Kitsou Konstantina, Katzourakis Aris, Magiorkinis Gkikas
Department of Hygiene, Epidemiology and Medical Statistics, National and Kapodistrian University of Athens, Athens 11527, Greece.
Department of Zoology, University of Oxford, Oxford OX1 4BH, UK.
NAR Genom Bioinform. 2024 Jul 9;6(3):lqae081. doi: 10.1093/nargab/lqae081. eCollection 2024 Sep.

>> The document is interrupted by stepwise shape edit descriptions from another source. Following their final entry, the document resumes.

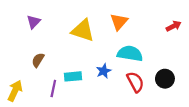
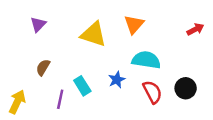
cyan rectangle: (73, 76) -> (82, 86), turned 63

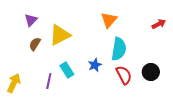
yellow triangle: (93, 34) -> (60, 35), moved, turned -45
cyan semicircle: (146, 60) -> (119, 49), turned 90
brown semicircle: (43, 67) -> (35, 44), moved

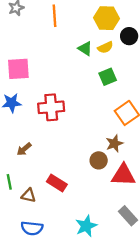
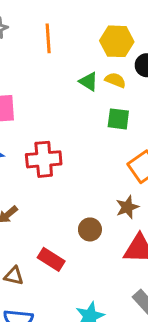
yellow semicircle: (105, 47) -> (115, 80), turned -133
green square: (108, 77) -> (118, 119), turned 30
brown circle: (99, 160) -> (90, 229), moved

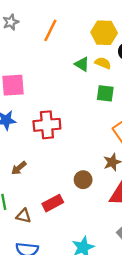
orange line: (48, 38) -> (50, 30), turned 30
red rectangle: (51, 259) -> (53, 203), turned -60

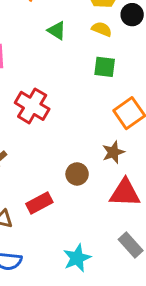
green triangle: (82, 64) -> (57, 31), moved
red cross: (47, 125) -> (32, 106), turned 36

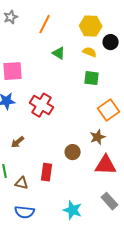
red rectangle: (39, 203) -> (47, 172), turned -54
cyan star: (77, 258) -> (73, 210), turned -30

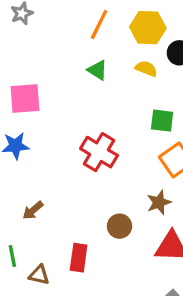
orange line: (45, 24) -> (99, 24), moved
green square: (92, 78) -> (162, 121), moved
red cross: (42, 105) -> (99, 152), moved

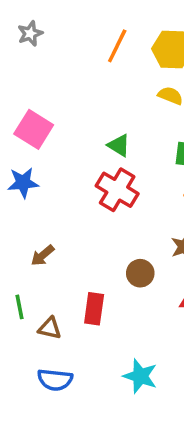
green triangle: (97, 70) -> (119, 145), moved
pink square: (25, 99) -> (34, 129), turned 36

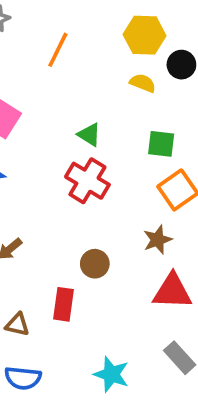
orange line: (117, 46) -> (58, 50), moved
brown circle: (140, 273) -> (95, 264), moved

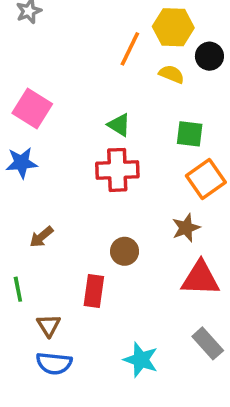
orange line: (58, 50) -> (130, 49), moved
red cross: (87, 181) -> (117, 170), turned -33
brown triangle: (17, 325) -> (49, 325), moved, turned 45

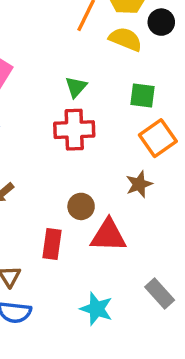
yellow semicircle: (172, 74) -> (125, 39), size x1.4
green triangle: (119, 125) -> (76, 87), turned 40
red triangle: (200, 278) -> (108, 235), moved

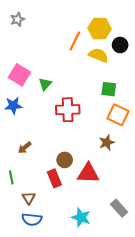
green triangle: (76, 87) -> (45, 84), moved
orange square: (158, 138) -> (118, 115), turned -30
brown circle: (81, 206) -> (65, 160), moved
red rectangle: (52, 244) -> (54, 178), turned -30

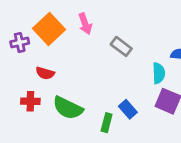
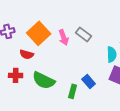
pink arrow: (85, 24) -> (64, 37), moved
orange square: (49, 29) -> (39, 33), moved

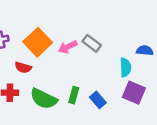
pink arrow: (64, 37) -> (68, 47), turned 84
green rectangle: (73, 91) -> (74, 95), moved

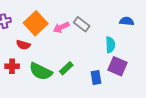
blue semicircle: (145, 51) -> (127, 21), moved
green rectangle: (74, 95) -> (66, 68), turned 32
blue rectangle: (98, 100) -> (96, 78), moved, turned 32

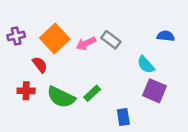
red semicircle: (23, 45) -> (40, 65), turned -144
cyan semicircle: (110, 45) -> (146, 65), turned 140
blue rectangle: (96, 78) -> (123, 117), moved

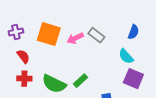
blue semicircle: (166, 36) -> (133, 32), moved, turned 104
orange square: (55, 38) -> (49, 34), turned -30
red semicircle: (40, 65) -> (23, 56), moved

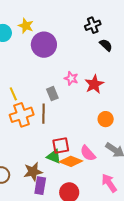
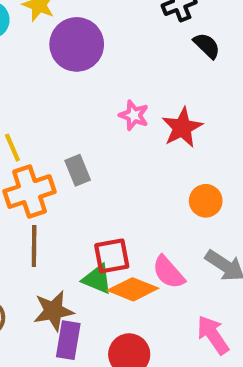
gray rectangle: (52, 94) -> (78, 170), moved
brown line: (44, 114) -> (34, 246), moved

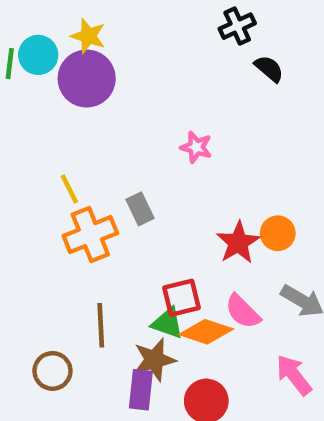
purple circle: (77, 44) -> (87, 79), moved
red star: (182, 128) -> (238, 243), moved
brown line: (34, 246) -> (101, 325), moved
brown star: (53, 311) -> (154, 360), moved

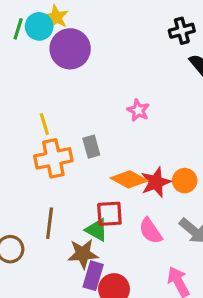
yellow star: (88, 36) -> (56, 17), moved
orange diamond: (206, 332) -> (129, 179), moved
purple rectangle: (141, 390) -> (93, 276), moved

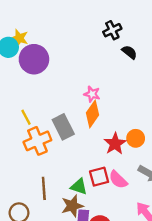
gray rectangle: (91, 147) -> (63, 127), size x1.5
orange diamond: (129, 179) -> (93, 114), moved, turned -72
red square: (109, 214) -> (99, 177), moved

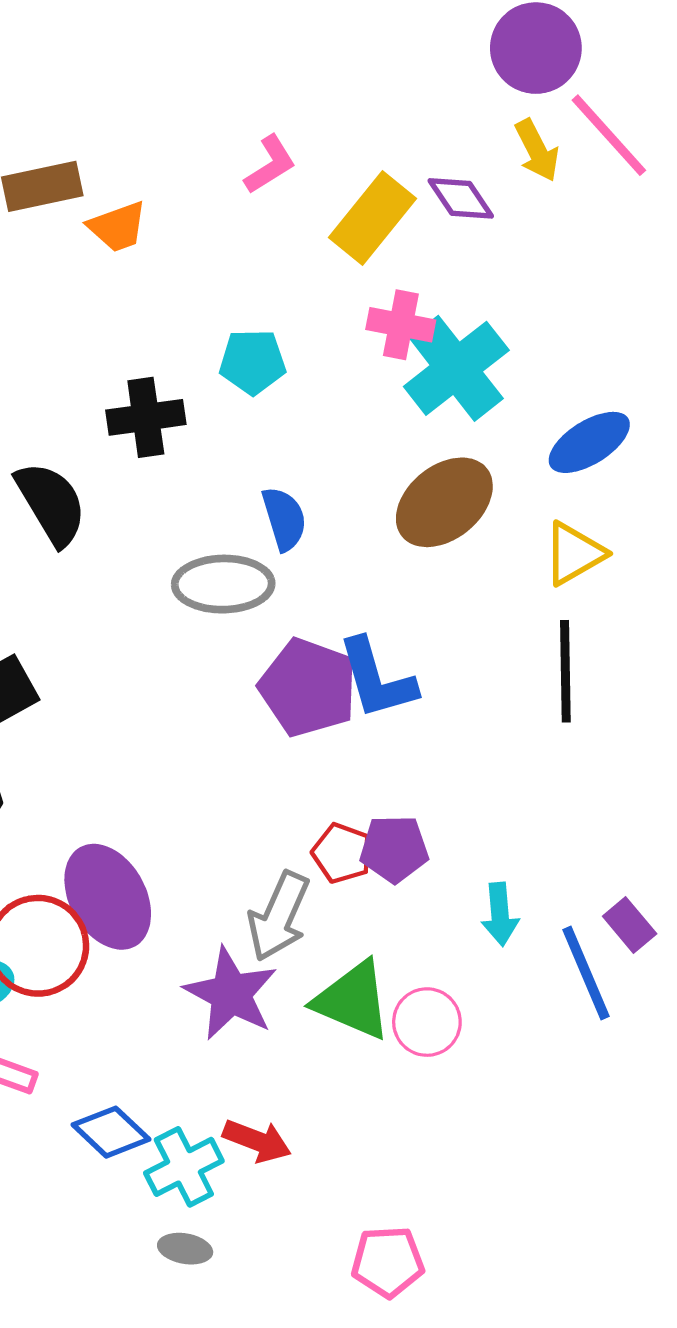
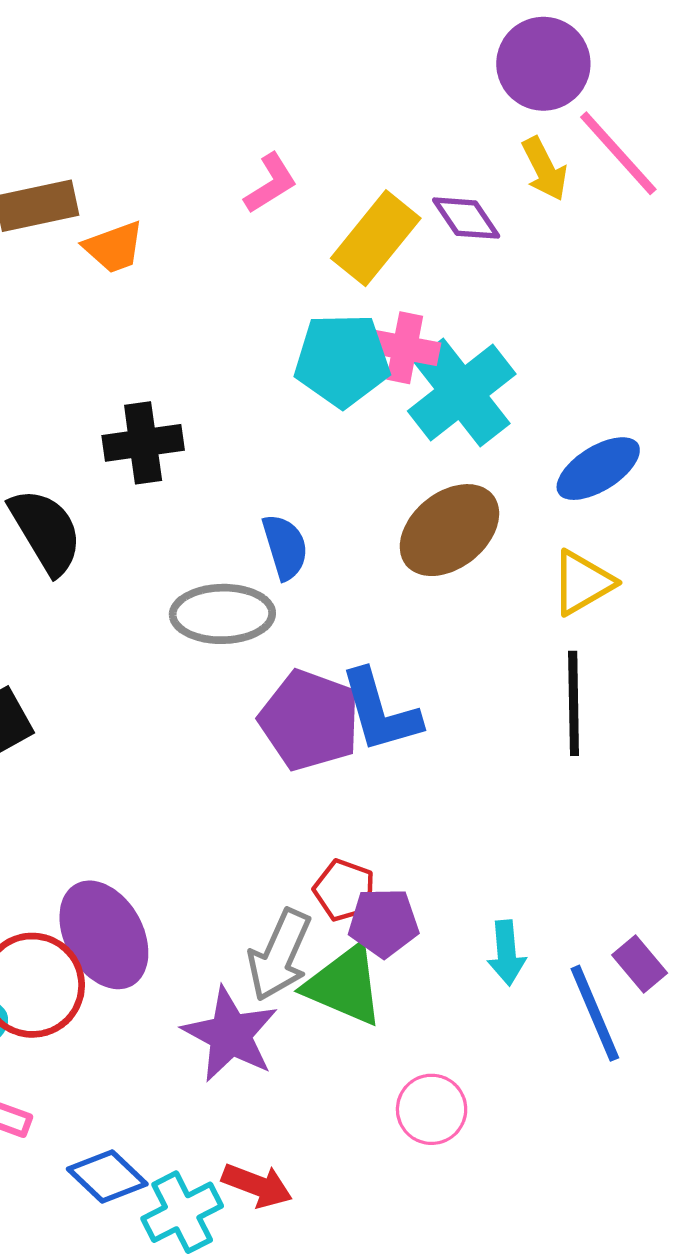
cyan pentagon: (253, 362) -> (342, 360), moved, size x1.4
purple pentagon: (394, 849) -> (383, 923), moved
green triangle: (353, 1000) -> (344, 985), moved
pink circle: (427, 1022) -> (432, 1109), moved

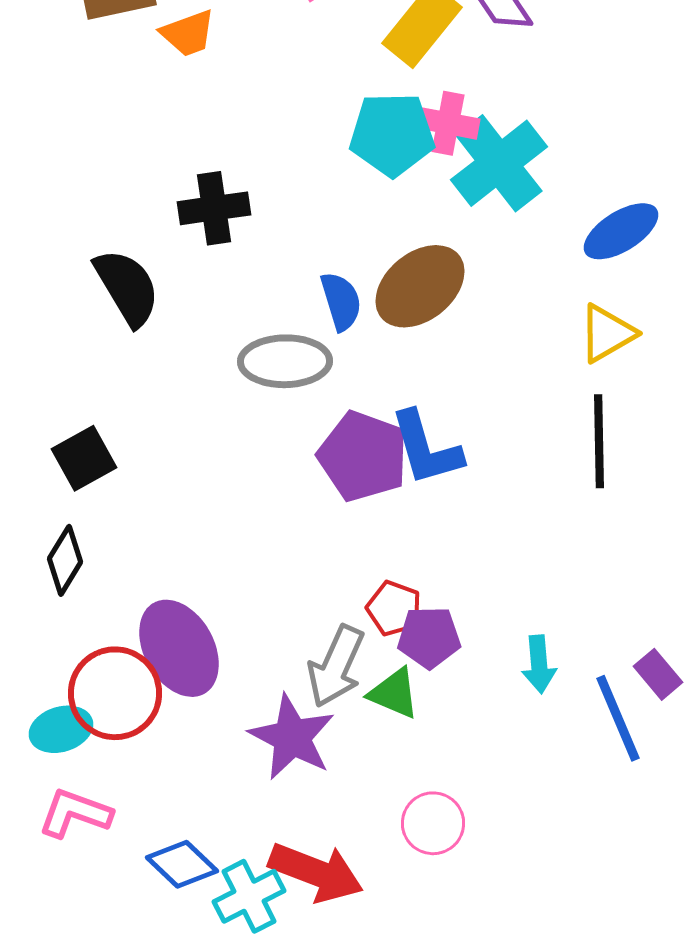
brown ellipse: (449, 530) -> (420, 286), moved
green triangle: (344, 985) -> (394, 693), size x0.7
pink circle: (432, 1109) -> (433, 823), moved
red arrow: (257, 1185) -> (316, 872), size x1.5

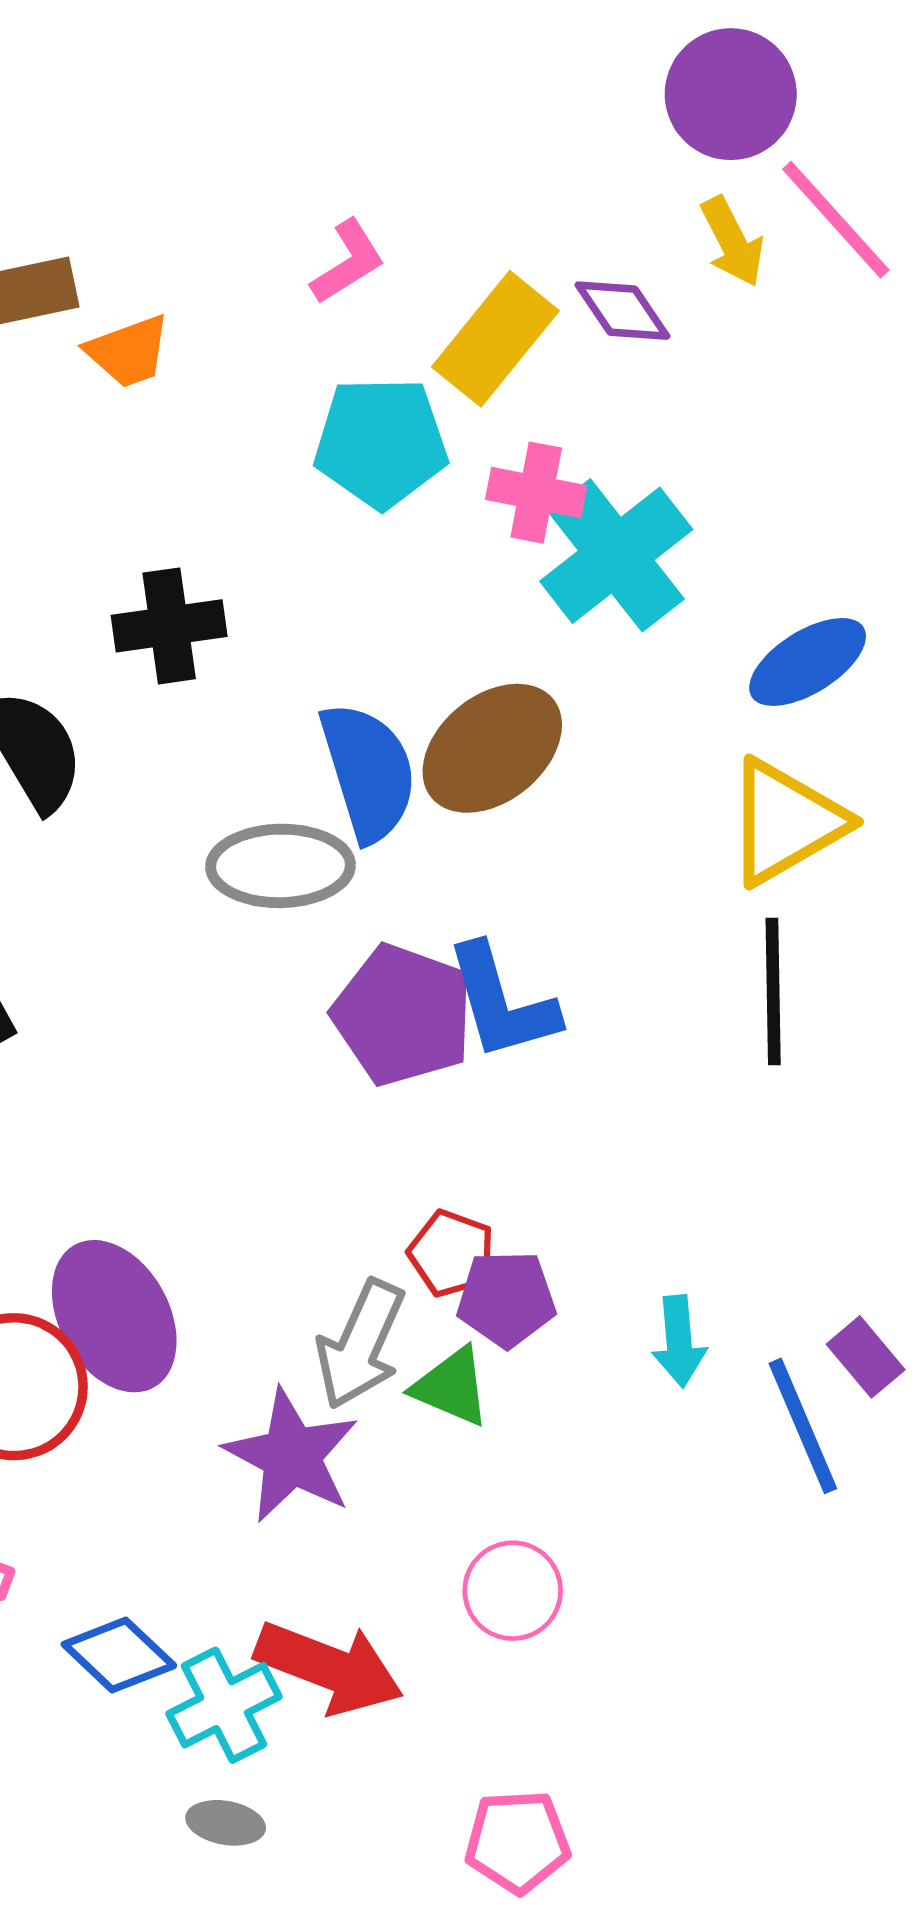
cyan pentagon: (392, 134) -> (381, 442), moved
blue semicircle: (341, 301) -> (368, 772), size x1.5
yellow triangle: (607, 333) -> (786, 822), size x1.4

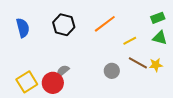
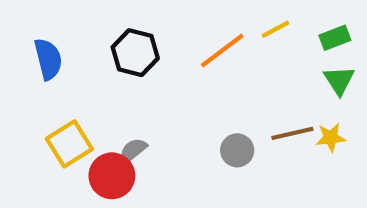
green triangle: (160, 38) -> (339, 80), turned 42
yellow line: (130, 41) -> (275, 29), moved
brown line: (138, 63) -> (292, 133), turned -42
yellow square: (27, 82) -> (69, 144), moved

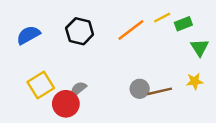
green rectangle: (335, 38) -> (183, 24), moved
blue semicircle: (48, 59) -> (28, 35), turned -105
brown line: (292, 133) -> (160, 91), moved

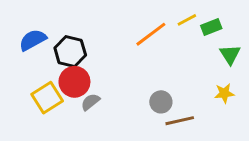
black hexagon: (80, 31) -> (70, 52), moved
brown line: (160, 91) -> (180, 121), moved
red circle: (66, 104) -> (74, 82), moved

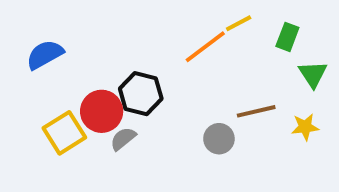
yellow line: (187, 20) -> (239, 23), moved
green rectangle: (211, 27) -> (287, 37), turned -48
black hexagon: (70, 52) -> (141, 94), moved
brown line: (180, 121) -> (256, 111), moved

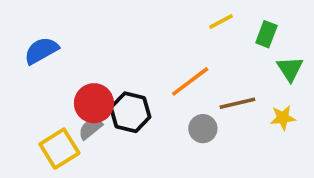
orange line: (205, 47) -> (190, 81), moved
black hexagon: (141, 94) -> (130, 112), moved
yellow square: (64, 133) -> (59, 149), moved
gray semicircle: (123, 139) -> (90, 129), moved

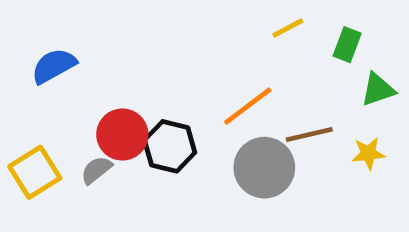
green triangle: (290, 69) -> (378, 90), turned 44
gray semicircle: (90, 129) -> (96, 170), moved
gray circle: (203, 129) -> (264, 168), size x1.6
yellow square: (59, 149) -> (35, 172), moved

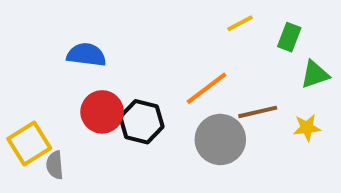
blue semicircle: (54, 66) -> (86, 55), moved, turned 36
gray semicircle: (96, 170) -> (55, 165), moved, turned -56

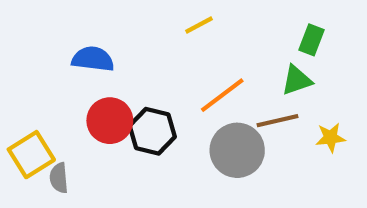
yellow line: (240, 23) -> (199, 25), moved
green triangle: (315, 74) -> (297, 80), moved

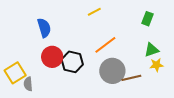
blue semicircle: (93, 59) -> (44, 28), turned 66
green triangle: (297, 80) -> (151, 50), moved
brown line: (277, 121) -> (131, 78), moved

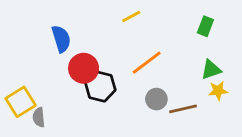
red circle: (52, 57) -> (84, 68), moved
gray circle: (112, 71) -> (156, 99), size x0.6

Human endogenous retroviruses (HERVs), the remnants of ancient germline retroviral integrations, comprise almost 8% of the human genome. The elucidation of their biological roles is hampered by our inability to link HERV mRNA and protein production with specific HERV loci. To solve the riddle of the integration-specific RNA expression of HERVs, several bioinformatics approaches have been proposed; however, no single process seems to yield optimal results due to the repetitiveness of HERV integrations. The performance of existing data-bioinformatics pipelines has been evaluated against real world datasets whose true expression profile is unknown, thus the accuracy of widely-used approaches remains unclear. Here, we simulated mRNA production from specific HERV integrations to evaluate second and third generation sequencing technologies along with widely used bioinformatic approaches to estimate the accuracy in describing integration-specific expression. We demonstrate that, while a HERV-family approach offers accurate results, per-integration analyses of HERV expression suffer from substantial expression bias, which is only partially mitigated by algorithms developed for calculating the per-integration HERV expression, and is more pronounced in recent integrations. Hence, this bias could erroneously result into biologically meaningful inferences. Finally, we demonstrate the merits of accurate long-read high-throughput sequencing technologies in the resolution of per-locus HERV expression.
人类内源性逆转录病毒(HERVs)是古代种系逆转录病毒整合的残余物,几乎占人类基因组的8%。由于我们无法将HERV mRNA和蛋白质的产生与特定的HERV基因座联系起来,因此对其生物学作用的阐明受到了阻碍。为了解开HERVs整合特异性RNA表达之谜,人们提出了几种生物信息学方法;然而,由于HERV整合的重复性,似乎没有一个单一的过程能产生最佳结果。现有的数据生物信息学流程的性能已针对真实世界数据集进行了评估,但其真实表达谱是未知的,因此广泛使用的方法的准确性仍不清楚。在这里,我们模拟了特定HERV整合产生的mRNA,以评估第二代和第三代测序技术以及广泛使用的生物信息学方法,以估计描述整合特异性表达的准确性。我们证明,虽然HERV家族方法能提供准确的结果,但对HERV表达的逐个整合分析存在严重的表达偏差,为计算逐个整合的HERV表达而开发的算法只能部分缓解这种偏差,并且在最近的整合中更为明显。因此,这种偏差可能会错误地导致具有生物学意义的推断。最后,我们展示了精确的长读高通量测序技术在解析逐个基因座的HERV表达方面的优点。